16–18 Apr 2024
Max-Planck-Institut für Eisenforschung GmbH
Europe/Berlin timezone

Background knowledge about hydrogen behaviour in the context of field ion emitters

16 Apr 2024, 11:50
20m
Room 203 (large seminar room) (Max-Planck-Institut für Eisenforschung GmbH)

Room 203 (large seminar room)

Max-Planck-Institut für Eisenforschung GmbH

Max-Planck-Str. 1 40237 Düsseldorf

Speaker

Richard G. Forbes

Description

This presentation provides a reminder of our existing background knowledge about how hydrogen behaves in the context of field ion emitters. This may or may not prove to be of detailed relevance to the analysis of hydrogen-related atom-probe data, but it would probably be useful to have it available as background information. The following behavioural effects will be noted.
(1) The likely dynamic behaviour of any hydrogen molecules desorbed from the inner surface of a metal vacuum chamber. This will be similar to the behaviour of the operating gas in a field ion microscope or gas field ion source, which has been summarised before [1].
(
2) The propensity for hydrogen molecules to dissociate into hydrogen atoms on reaching a metal surface [2].
(3) The phenomenon of "hydrogen promoted field ion imaging". In my view, the physical origin of this effect is still not clearly established (see [3] for a 1974 discussion). The issues are what form the hydrogen takes and precisely where it is located on the emitter surface. The relevance to this workshop is the question: "What happens to an internal hydrogen entity, as field evaporation moves the emitter surface back towards it?
(
4) The possibility that what is field evaporated is a complex between a hydrogen molecule or atom and an atom of the material substrate.
(5) The possibility that a field-evaporated complex may break-up in flight.
Attention will also be briefly drawn to three aspects of conventional atom-probe theory where small improvements could possibly/probably be made, as follows.
(
6) Better understanding of the full physics behind the shape of a field-evaporated endform.
(7) Better understanding of the theory behind the experimental fact that radial distance in field electron, field ion and atom-probe images is proportional to "crystallographic angle" between the local surface normal and the emitter axis.
(
8) Better understanding of the relationship between the parameter called "image compression factor" in atom-probe data analysis and the various different parameters called "angular magnification" in the context of charged-particle optics as understood outside the atom-probe community.
Attention is also drawn to a recent topical review [4] of field emitter electrostatics, including reference to highly efficient numerical simulation procedures. This review applies to both field electron and field ion emitters, although the main focus is field electron emission. There is probably a need to correlate this with recent developments in field ion emitter electrostatics, as used for example in [5].
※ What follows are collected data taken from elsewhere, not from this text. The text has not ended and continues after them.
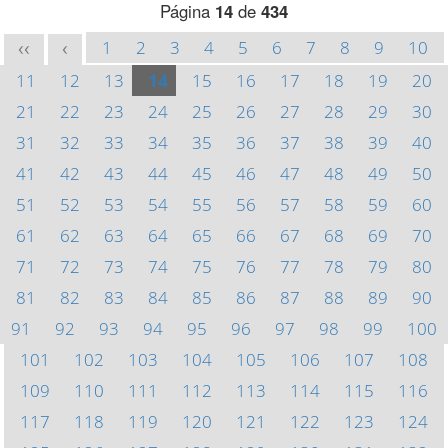
Página
14
de
434
1
2
3
4
5
6
7
8
9
10
<<
<
11
12
13
14
15
16
17
18
19
20
21
22
23
24
25
26
27
28
29
30
31
32
33
34
35
36
37
38
39
40
41
42
43
44
45
46
47
48
49
50
51
52
53
54
55
56
57
58
59
60
61
62
63
64
65
66
67
68
69
70
71
72
73
74
75
76
77
78
79
80
81
82
83
84
85
86
87
88
89
90
91
92
93
94
95
96
97
98
99
100
101
102
103
104
105
106
107
108
109
110
111
112
113
114
115
116
117
118
119
120
121
122
123
124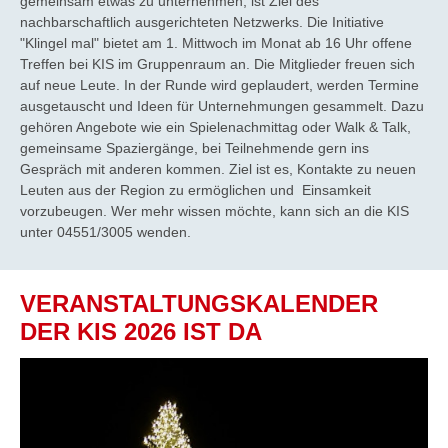
gemeinsam etwas zu unternehmen, ist Ziel des
nachbarschaftlich ausgerichteten Netzwerks. Die Initiative
"Klingel mal" bietet am 1. Mittwoch im Monat ab 16 Uhr offene
Treffen bei KIS im Gruppenraum an. Die Mitglieder freuen sich
auf neue Leute. In der Runde wird geplaudert, werden Termine
ausgetauscht und Ideen für Unternehmungen gesammelt. Dazu
gehören Angebote wie ein Spielenachmittag oder Walk & Talk,
gemeinsame Spaziergänge, bei Teilnehmende gern ins
Gespräch mit anderen kommen. Ziel ist es, Kontakte zu neuen
Leuten aus der Region zu ermöglichen und Einsamkeit
vorzubeugen. Wer mehr wissen möchte, kann sich an die KIS
unter 04551/3005 wenden.
VERANSTALTUNGSKALENDER
DER KIS 2026 IST DA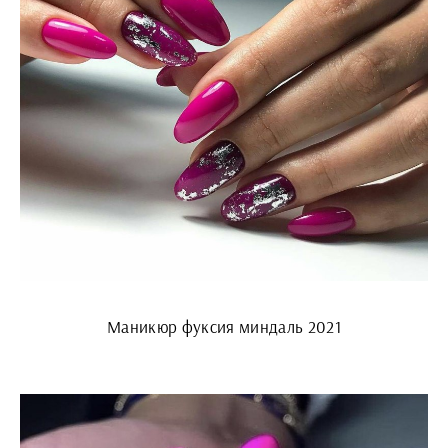
Маникюр фуксия миндаль 2021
[1] R.G. Forbes, Appl. Surface. Sci. 94/95, 1 (1996).
[2] Carry out a websearch on "hydrogen dissociation at metal surfaces" to discover many relevant papers.
[3] T. Sakurai, T.T. Tsong, and E.W. Müller, Phys. Rev. B 10, 4205 (1974).
[4] T.A. de Assis, F.F. Dall'Agnol and R.G. Forbes. J. Phys.: Condens. Matter 34, 493001 (2022).
[5] C. Hatzoglou et al., Microsc. Microanal. 19, 1124 (2023).